Bounty-bot uses an in-memory queue backed by Redis distributed locking and SQLite persistence:

  1. Intake normalises and filters the issue, acquires a Redis lock, checks idempotency, and upserts into bounties with status pending.
  2. Queue Processor runs on a 5-second interval. It shifts an entry from the in-memory queue, acquires a Redis lock (lock:queue:{n}), locks the bounty row in SQLite, and runs the full validation pipeline.

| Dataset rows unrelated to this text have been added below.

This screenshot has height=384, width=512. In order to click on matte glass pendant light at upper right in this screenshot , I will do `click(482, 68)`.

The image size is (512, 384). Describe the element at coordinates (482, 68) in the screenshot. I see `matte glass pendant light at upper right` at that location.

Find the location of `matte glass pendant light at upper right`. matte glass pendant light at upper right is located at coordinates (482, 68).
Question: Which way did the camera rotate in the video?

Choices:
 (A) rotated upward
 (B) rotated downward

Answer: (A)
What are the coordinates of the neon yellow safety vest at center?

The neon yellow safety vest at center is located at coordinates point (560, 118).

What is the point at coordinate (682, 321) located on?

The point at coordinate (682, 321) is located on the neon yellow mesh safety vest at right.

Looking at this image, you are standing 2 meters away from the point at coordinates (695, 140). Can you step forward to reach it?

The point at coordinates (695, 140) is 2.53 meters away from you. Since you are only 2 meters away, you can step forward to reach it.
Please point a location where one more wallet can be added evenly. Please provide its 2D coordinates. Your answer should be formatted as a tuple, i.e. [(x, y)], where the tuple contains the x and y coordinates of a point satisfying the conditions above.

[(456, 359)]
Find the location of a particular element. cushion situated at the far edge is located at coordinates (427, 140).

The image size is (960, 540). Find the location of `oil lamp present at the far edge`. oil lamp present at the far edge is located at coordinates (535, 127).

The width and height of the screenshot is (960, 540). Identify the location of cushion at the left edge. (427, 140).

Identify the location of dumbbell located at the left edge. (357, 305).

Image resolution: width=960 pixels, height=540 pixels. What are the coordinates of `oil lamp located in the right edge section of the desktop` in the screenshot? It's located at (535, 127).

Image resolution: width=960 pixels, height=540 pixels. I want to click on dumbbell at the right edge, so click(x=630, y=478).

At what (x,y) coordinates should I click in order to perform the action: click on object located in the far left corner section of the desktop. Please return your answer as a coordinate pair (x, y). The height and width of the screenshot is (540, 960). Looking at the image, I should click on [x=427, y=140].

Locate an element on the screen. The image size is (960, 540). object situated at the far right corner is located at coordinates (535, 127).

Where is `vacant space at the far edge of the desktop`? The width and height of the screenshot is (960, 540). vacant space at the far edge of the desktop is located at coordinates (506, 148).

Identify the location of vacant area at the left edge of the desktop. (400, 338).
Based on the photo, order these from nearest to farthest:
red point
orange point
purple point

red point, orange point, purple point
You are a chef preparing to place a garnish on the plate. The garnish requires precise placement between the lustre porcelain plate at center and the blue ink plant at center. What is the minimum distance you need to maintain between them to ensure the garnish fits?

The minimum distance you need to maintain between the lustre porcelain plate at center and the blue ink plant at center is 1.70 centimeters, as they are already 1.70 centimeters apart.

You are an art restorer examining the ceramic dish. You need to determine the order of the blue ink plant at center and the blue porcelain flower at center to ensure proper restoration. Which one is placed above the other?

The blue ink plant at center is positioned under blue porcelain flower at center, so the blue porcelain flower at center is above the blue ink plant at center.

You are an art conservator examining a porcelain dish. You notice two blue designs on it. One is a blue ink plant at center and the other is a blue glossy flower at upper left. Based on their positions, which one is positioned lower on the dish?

  3. Retries — on pipeline failure, the entry is re-enqueued with an incremented retryCount. After MAX_RETRIES (default 3), the issue moves to the dead-letter queue.
  4. Dead Letter — inserts into the dead_letter table, updates bounty status to dead_lettered, sends a validation.failed webhook to Atlas, and logs to the audit trail. Dead-lettered items can be manually recovered via the REST API.
  5. Requeue Recovery — a 30-second interval scheduler checks pending requeue records. When the underlying bounty reaches a terminal status (completed or dead_lettered), it marks the requeue record as completed and sends a validation.completed callback to Atlas.
  6. Poller — runs on a configurable interval (default 60 s) to catch issues that were opened while the webhook endpoint was unreachable. Fetches recent issues from the GitHub API and passes them through the intake pipeline.